● **YOUR GOAL**
Could you give the data below again exactly, apart from the pictures?

Saved entries
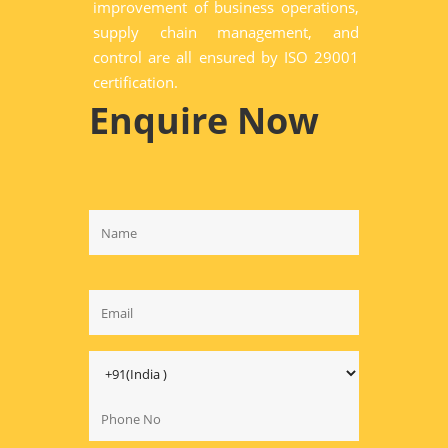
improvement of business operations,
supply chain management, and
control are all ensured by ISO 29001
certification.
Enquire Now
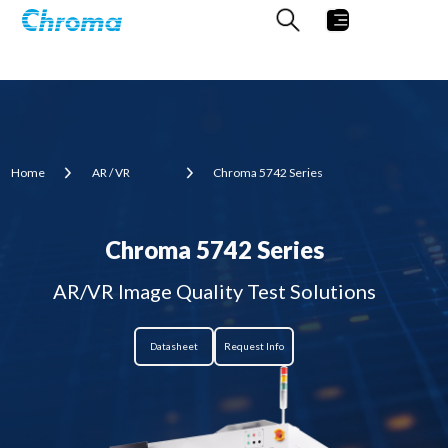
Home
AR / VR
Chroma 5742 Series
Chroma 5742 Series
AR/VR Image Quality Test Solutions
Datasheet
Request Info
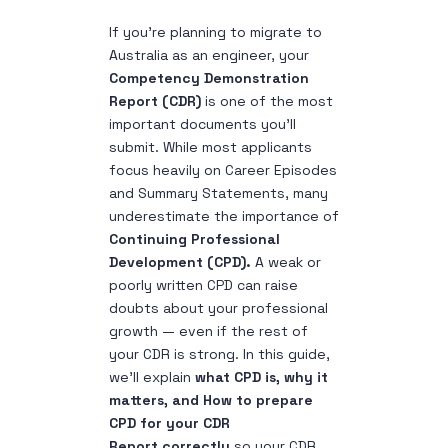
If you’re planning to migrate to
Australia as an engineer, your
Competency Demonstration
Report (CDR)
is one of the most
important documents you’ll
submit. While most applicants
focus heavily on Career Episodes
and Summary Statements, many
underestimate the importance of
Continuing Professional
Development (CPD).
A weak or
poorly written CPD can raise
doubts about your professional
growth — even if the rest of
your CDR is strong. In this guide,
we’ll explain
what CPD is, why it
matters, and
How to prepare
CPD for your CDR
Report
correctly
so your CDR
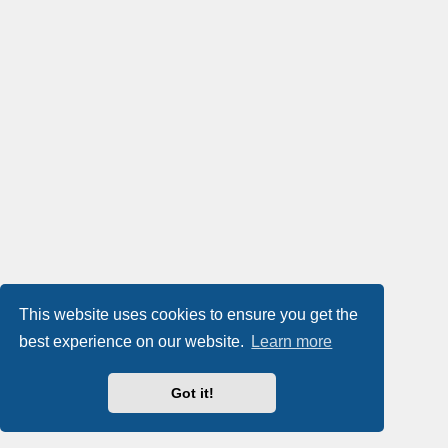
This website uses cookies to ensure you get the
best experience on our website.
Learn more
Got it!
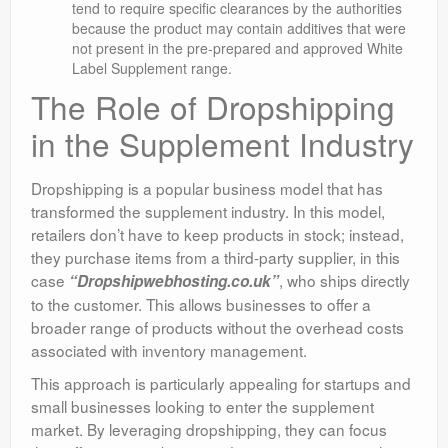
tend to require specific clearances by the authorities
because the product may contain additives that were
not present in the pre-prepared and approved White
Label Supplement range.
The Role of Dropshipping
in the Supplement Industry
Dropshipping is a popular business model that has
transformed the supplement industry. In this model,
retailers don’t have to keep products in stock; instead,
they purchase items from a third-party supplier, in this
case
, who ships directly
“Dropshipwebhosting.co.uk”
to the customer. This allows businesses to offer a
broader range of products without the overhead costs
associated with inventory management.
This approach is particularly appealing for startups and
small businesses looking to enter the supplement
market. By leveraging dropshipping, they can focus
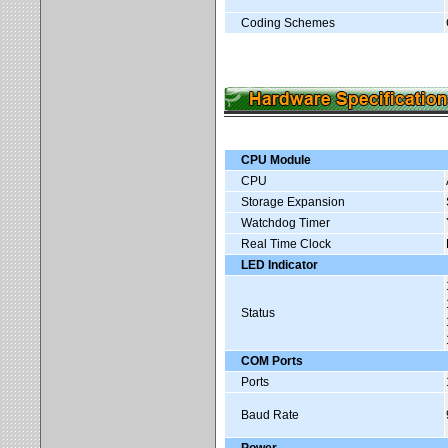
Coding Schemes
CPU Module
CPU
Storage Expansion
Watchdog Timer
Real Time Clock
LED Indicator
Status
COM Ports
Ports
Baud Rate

● **EXERCISE SOLUTION**
improvement of business operations,
supply chain management, and
control are all ensured by ISO 29001
certification.
Enquire Now
Home
AR / VR
Chroma 5742 Series
Chroma 5742 Series
AR/VR Image Quality Test Solutions
Datasheet
Request Info
If you’re planning to migrate to
Australia as an engineer, your
Competency Demonstration
Report (CDR)
is one of the most
important documents you’ll
submit. While most applicants
focus heavily on Career Episodes
and Summary Statements, many
underestimate the importance of
Continuing Professional
Development (CPD).
A weak or
poorly written CPD can raise
doubts about your professional
growth — even if the rest of
your CDR is strong. In this guide,
we’ll explain
what CPD is, why it
matters, and
How to prepare
CPD for your CDR
Report
correctly
so your CDR
This website uses cookies to ensure you get the
best experience on our website.
Learn more
Got it!
tend to require specific clearances by the authorities
because the product may contain additives that were
not present in the pre-prepared and approved White
Label Supplement range.
The Role of Dropshipping
in the Supplement Industry
Dropshipping is a popular business model that has
transformed the supplement industry. In this model,
retailers don’t have to keep products in stock; instead,
they purchase items from a third-party supplier, in this
case
, who ships directly
“Dropshipwebhosting.co.uk”
to the customer. This allows businesses to offer a
broader range of products without the overhead costs
associated with inventory management.
This approach is particularly appealing for startups and
small businesses looking to enter the supplement
market. By leveraging dropshipping, they can focus
Coding Schemes
CPU Module
CPU
Storage Expansion
Watchdog Timer
Real Time Clock
LED Indicator
Status
COM Ports
Ports
Baud Rate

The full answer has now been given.